Description of the task
Each entry below should be output exactly, apart from its images.

Page images and extracted text
====

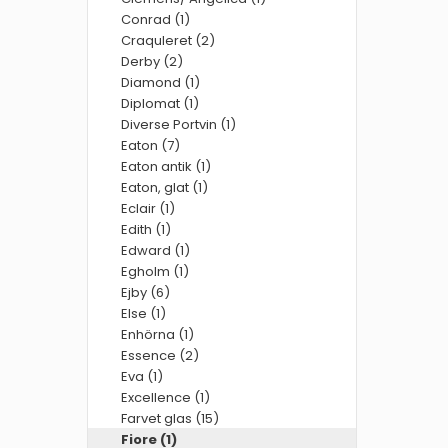
Conrad (1)
Craquleret (2)
Derby (2)
Diamond (1)
Diplomat (1)
Diverse Portvin (1)
Eaton (7)
Eaton antik (1)
Eaton, glat (1)
Eclair (1)
Edith (1)
Edward (1)
Egholm (1)
Ejby (6)
Else (1)
Enhörna (1)
Essence (2)
Eva (1)
Excellence (1)
Farvet glas (15)
Fiore (1)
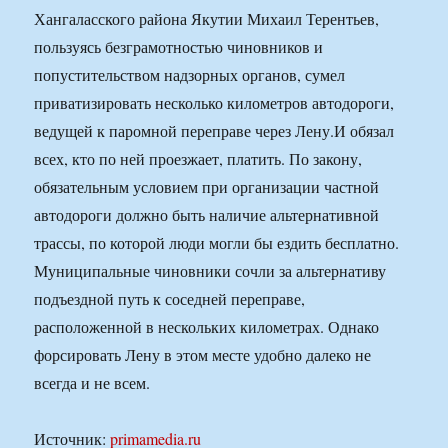
Хангаласского района Якутии Михаил Терентьев,
пользуясь безграмотностью чиновников и
попустительством надзорных органов, сумел
приватизировать несколько километров автодороги,
ведущей к паромной переправе через Лену.И обязал
всех, кто по ней проезжает, платить. По закону,
обязательным условием при организации частной
автодороги должно быть наличие альтернативной
трассы, по которой люди могли бы ездить бесплатно.
Муниципальные чиновники сочли за альтернативу
подъездной путь к соседней переправе,
расположенной в нескольких километрах. Однако
форсировать Лену в этом месте удобно далеко не
всегда и не всем.
Источник:
primamedia.ru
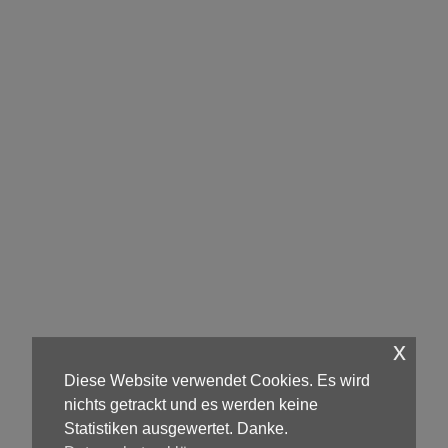
x
Diese Website verwendet Cookies. Es wird
nichts getrackt und es werden keine
Statistiken ausgewertet. Danke.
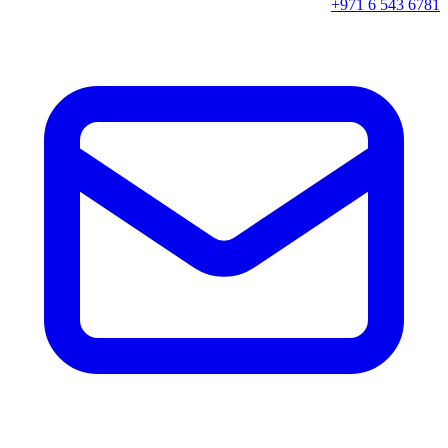
+971 6 543 6781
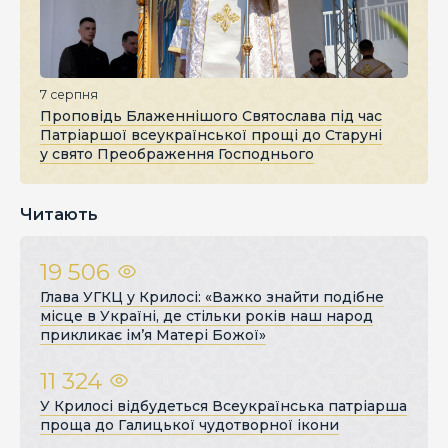
7 серпня
Проповідь Блаженнішого Святослава під час
Патріаршої всеукраїнської прощі до Старуні
у свято Преображення Господнього
Читають
19 506
Глава УГКЦ у Крилосі: «Важко знайти подібне
місце в Україні, де стільки років наш народ
прикликає ім’я Матері Божої»
11 324
У Крилосі відбудеться Всеукраїнська патріарша
проща до Галицької чудотворної ікони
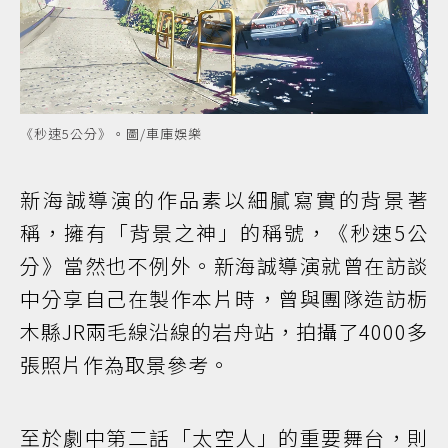
《秒速5公分》。圖/車庫娛樂
新海誠導演的作品素以細膩寫實的背景著
稱，擁有「背景之神」的稱號，《秒速5公
分》當然也不例外。新海誠導演就曾在訪談
中分享自己在製作本片時，曾與團隊造訪栃
木縣JR兩毛線沿線的岩舟站，拍攝了4000多
張照片作為取景參考。
至於劇中第二話「太空人」的重要舞台，則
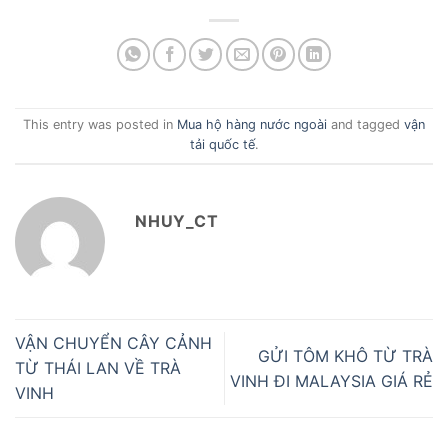
This entry was posted in
Mua hộ hàng nước ngoài
and tagged
vận
tải quốc tế
.
NHUY_CT
VẬN CHUYỂN CÂY CẢNH
GỬI TÔM KHÔ TỪ TRÀ
TỪ THÁI LAN VỀ TRÀ
VINH ĐI MALAYSIA GIÁ RẺ
VINH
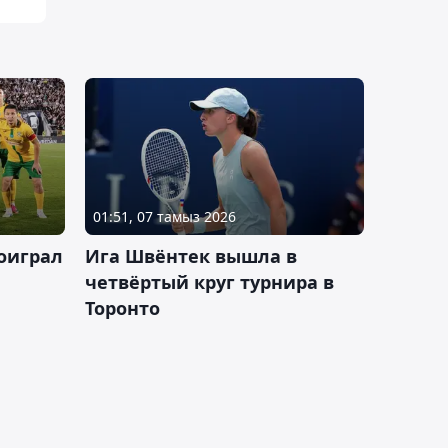
01:51, 07 тамыз 2026
оиграл
Ига Швёнтек вышла в
четвёртый круг турнира в
Торонто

====

Task output
Conrad (1)
Craquleret (2)
Derby (2)
Diamond (1)
Diplomat (1)
Diverse Portvin (1)
Eaton (7)
Eaton antik (1)
Eaton, glat (1)
Eclair (1)
Edith (1)
Edward (1)
Egholm (1)
Ejby (6)
Else (1)
Enhörna (1)
Essence (2)
Eva (1)
Excellence (1)
Farvet glas (15)
Fiore (1)
Хангаласского района Якутии Михаил Терентьев,
пользуясь безграмотностью чиновников и
попустительством надзорных органов, сумел
приватизировать несколько километров автодороги,
ведущей к паромной переправе через Лену.И обязал
всех, кто по ней проезжает, платить. По закону,
обязательным условием при организации частной
автодороги должно быть наличие альтернативной
трассы, по которой люди могли бы ездить бесплатно.
Муниципальные чиновники сочли за альтернативу
подъездной путь к соседней переправе,
расположенной в нескольких километрах. Однако
форсировать Лену в этом месте удобно далеко не
всегда и не всем.
Источник:
primamedia.ru
x
Diese Website verwendet Cookies. Es wird
nichts getrackt und es werden keine
Statistiken ausgewertet. Danke.
+971 6 543 6781
7 серпня
Проповідь Блаженнішого Святослава під час
Патріаршої всеукраїнської прощі до Старуні
у свято Преображення Господнього
Читають
19 506
Глава УГКЦ у Крилосі: «Важко знайти подібне
місце в Україні, де стільки років наш народ
прикликає ім’я Матері Божої»
11 324
У Крилосі відбудеться Всеукраїнська патріарша
проща до Галицької чудотворної ікони
《秒速5公分》。圖/車庫娛樂
新海誠導演的作品素以細膩寫實的背景著
稱，擁有「背景之神」的稱號，《秒速5公
分》當然也不例外。新海誠導演就曾在訪談
中分享自己在製作本片時，曾與團隊造訪栃
木縣JR兩毛線沿線的岩舟站，拍攝了4000多
張照片作為取景參考。
至於劇中第二話「太空人」的重要舞台，則
This entry was posted in
Mua hộ hàng nước ngoài
and tagged
vận
tải quốc tế
.
NHUY_CT
VẬN CHUYỂN CÂY CẢNH
GỬI TÔM KHÔ TỪ TRÀ
TỪ THÁI LAN VỀ TRÀ
VINH ĐI MALAYSIA GIÁ RẺ
VINH
01:51, 07 тамыз 2026
оиграл
Ига Швёнтек вышла в
четвёртый круг турнира в
Торонто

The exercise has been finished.